Así que déjenme librarme de unos cuantos mililitros de bilis con dos temas que sólo adquieren importancia en un contexto determinado. El primero: cursa en el Congreso un proyecto de ley para darles a los politólogos una tarjeta profesional. La idea es vieja, pero se basa en un malentendido. Las tarjetas profesionales son obligatorias para ciertas disciplinas en las que la falta de idoneidad tiene repercusiones contundentes e inmediatas sobre la vida y propiedad de los ciudadanos. Si, por ejemplo, un abogado o un médico resulta ser un incompetente, esto implica un riesgo muy real para el cliente que lo contrate. Los politólogos estamos en una situación muy diferente. Si se considera —para forzar la analogía— que el cliente de los politólogos son los políticos, entonces los riesgos más bien van en la dirección contraria. Pero el punto de fondo es que, junto con otras muchas actividades —algunas maravillosas, como la pintura, la novela, la filosofía, las disciplinas exactas, o la simple producción de artesanías; otras vacuas, como la astrología; otras intermedias, como el periodismo deportivo—, la ciencia política está relativamente desvinculada de la utilidad inmediata. Para bien o para mal. Yo me siento muy cómodo así.

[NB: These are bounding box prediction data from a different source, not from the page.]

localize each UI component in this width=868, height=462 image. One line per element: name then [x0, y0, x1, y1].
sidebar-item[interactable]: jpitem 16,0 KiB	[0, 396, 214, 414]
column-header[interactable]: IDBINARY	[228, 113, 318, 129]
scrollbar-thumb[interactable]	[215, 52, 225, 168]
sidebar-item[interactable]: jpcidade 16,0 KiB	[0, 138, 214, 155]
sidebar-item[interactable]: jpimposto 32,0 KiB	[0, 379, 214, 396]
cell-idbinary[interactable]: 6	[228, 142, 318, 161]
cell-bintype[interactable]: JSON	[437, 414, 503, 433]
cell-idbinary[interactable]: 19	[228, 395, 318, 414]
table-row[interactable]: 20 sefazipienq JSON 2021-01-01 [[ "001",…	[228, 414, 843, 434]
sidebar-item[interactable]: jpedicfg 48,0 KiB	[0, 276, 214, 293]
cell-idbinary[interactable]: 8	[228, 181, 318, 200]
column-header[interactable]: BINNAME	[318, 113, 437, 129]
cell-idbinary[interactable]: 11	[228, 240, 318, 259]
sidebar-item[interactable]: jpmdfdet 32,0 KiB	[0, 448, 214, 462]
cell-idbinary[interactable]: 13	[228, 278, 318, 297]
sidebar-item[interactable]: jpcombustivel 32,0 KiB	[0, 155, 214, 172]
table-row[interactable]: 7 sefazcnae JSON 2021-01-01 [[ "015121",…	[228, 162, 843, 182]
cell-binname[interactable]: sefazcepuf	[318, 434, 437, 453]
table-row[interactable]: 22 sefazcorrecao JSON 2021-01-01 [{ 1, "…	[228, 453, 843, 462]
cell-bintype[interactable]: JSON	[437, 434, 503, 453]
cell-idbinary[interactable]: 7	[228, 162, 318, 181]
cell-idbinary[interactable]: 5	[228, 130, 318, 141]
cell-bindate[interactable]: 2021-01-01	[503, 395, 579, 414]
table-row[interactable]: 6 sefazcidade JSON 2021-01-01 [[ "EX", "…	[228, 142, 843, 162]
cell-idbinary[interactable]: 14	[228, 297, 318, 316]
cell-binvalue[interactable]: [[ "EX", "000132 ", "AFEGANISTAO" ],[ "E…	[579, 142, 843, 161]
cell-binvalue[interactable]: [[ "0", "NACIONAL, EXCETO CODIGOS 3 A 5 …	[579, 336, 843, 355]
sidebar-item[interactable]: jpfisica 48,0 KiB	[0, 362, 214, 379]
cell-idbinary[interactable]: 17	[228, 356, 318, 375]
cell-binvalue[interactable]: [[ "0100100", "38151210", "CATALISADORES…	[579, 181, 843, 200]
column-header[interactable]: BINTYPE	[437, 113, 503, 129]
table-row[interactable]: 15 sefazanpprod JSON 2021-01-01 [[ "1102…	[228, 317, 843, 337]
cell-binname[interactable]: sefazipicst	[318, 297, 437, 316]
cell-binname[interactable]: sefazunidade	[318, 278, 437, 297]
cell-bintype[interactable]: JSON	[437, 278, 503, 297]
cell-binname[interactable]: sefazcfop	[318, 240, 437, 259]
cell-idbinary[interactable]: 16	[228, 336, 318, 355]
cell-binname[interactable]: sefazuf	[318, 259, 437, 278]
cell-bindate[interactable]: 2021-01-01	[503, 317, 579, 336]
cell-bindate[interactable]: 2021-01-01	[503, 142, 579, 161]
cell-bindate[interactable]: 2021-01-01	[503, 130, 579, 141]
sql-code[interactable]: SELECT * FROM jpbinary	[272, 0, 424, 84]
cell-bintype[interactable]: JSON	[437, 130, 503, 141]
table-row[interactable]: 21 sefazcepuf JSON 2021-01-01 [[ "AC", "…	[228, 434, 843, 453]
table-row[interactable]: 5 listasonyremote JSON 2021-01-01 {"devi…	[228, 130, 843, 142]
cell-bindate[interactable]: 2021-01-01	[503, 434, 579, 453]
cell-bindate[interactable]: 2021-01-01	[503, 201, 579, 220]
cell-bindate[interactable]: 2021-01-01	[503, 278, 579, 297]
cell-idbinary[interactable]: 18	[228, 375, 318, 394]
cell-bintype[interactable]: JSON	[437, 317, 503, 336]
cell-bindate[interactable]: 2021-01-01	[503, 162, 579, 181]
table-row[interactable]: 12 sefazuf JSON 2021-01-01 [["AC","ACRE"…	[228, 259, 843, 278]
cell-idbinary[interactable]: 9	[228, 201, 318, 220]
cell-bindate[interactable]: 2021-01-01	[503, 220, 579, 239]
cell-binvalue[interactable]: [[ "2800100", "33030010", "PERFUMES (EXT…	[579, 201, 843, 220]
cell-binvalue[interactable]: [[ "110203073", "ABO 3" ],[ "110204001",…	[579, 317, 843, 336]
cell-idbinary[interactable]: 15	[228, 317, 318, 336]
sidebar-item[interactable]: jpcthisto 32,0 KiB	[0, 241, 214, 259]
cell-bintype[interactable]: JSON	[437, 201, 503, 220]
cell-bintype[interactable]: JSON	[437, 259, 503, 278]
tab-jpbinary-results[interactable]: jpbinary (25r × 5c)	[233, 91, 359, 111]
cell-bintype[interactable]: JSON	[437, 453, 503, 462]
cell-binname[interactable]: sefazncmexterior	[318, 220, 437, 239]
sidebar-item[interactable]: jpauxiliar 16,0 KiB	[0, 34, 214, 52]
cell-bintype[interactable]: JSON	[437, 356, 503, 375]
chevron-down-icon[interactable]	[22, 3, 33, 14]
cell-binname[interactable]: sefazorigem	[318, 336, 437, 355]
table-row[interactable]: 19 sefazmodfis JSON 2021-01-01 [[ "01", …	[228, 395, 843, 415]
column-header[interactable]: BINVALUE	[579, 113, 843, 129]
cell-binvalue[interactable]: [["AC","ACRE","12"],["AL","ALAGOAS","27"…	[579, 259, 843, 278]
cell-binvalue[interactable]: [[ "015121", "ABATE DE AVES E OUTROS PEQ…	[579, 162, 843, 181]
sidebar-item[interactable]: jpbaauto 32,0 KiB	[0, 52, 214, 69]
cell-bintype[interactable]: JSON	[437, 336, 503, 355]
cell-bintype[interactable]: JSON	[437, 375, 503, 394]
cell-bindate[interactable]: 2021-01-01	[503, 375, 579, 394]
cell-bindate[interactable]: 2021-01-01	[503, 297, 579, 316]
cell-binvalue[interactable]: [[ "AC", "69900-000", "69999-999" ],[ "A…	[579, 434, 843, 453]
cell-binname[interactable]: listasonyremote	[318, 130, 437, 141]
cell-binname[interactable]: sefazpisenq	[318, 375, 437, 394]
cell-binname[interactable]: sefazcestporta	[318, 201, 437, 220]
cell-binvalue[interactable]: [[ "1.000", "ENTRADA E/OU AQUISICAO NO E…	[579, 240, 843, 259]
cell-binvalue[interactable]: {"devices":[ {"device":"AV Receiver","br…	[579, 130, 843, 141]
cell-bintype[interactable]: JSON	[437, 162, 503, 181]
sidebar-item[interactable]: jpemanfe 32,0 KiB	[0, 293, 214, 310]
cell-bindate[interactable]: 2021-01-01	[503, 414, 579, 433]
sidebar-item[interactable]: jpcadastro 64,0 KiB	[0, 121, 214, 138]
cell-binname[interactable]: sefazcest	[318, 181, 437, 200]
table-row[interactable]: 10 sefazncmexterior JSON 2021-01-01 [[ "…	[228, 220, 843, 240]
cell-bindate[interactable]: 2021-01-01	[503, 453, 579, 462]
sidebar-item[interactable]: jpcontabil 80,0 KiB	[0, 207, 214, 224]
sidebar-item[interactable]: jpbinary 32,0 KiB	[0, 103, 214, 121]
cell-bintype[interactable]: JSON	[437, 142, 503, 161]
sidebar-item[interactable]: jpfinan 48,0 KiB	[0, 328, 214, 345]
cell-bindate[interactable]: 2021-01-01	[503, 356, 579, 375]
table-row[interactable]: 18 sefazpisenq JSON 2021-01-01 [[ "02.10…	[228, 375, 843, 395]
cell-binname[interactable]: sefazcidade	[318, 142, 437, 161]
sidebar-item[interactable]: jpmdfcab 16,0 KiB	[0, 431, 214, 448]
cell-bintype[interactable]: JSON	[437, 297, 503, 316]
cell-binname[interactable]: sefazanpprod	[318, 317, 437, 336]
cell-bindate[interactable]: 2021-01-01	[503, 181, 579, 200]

El lector decidirá, de acuerdo a su experiencia y estado de ánimo, de qué lado del espectro estamos más cerca, si de la pintura o de la astrología, de Aristóteles o de Nostradamus, del buen artesano o del charlatán. Pero para el caso da lo mismo: ni Alejandro Obregón ni el Indio Amazónico hicieron, ni hubieran podido hacer, nada con una tarjeta profesional. No gasten el tiempo en eso: traten más bien de hacer bien su trabajo.

El segundo: nos aprestamos a una nueva convocatoria de grupos de investigación por parte de Colciencias. Ahora bien: Colciencias es una institución importante y valiosa. Pero la convocatoria de grupos es uno de los ejemplos más crasos —a su manera trágico, pero también risible— de una idea inicialmente buena, que a partir de algunos problemas iniciales de diseño y de sucesivos “mejoramientos” incrementales, se convirtió en una práctica grotesca. Como suele suceder, la cosa adquirió vida propia, y es cada día más incomprensible y barroca. Nadie se atreve a dejar a este triste y desangelado emperador al desnudo por miedo a quedar fuera del juego. Creo que se puede demostrar fácilmente que, aunque en las apariencias las prácticas colombianas en este particular se parecen a las internacionales, ellas divergen en puntos cruciales, generando los peores incentivos y las peores rutinas posibles. Para no hablar ya de la simple pérdida de tiempo, que duele como si lo cogieran a uno a patadas. Ya que comienza una nueva administración en Colciencias, yo le pediría que aplazara la flamante convocatoria de grupos, e hiciera un análisis cuidadoso, y comparado, de las distorsiones actuales. No es, al fin y al cabo, asunto tan menor: se trata de los incentivos y señas que gobiernan la asignación —creciente— de recursos en ciencia y tecnología en el país.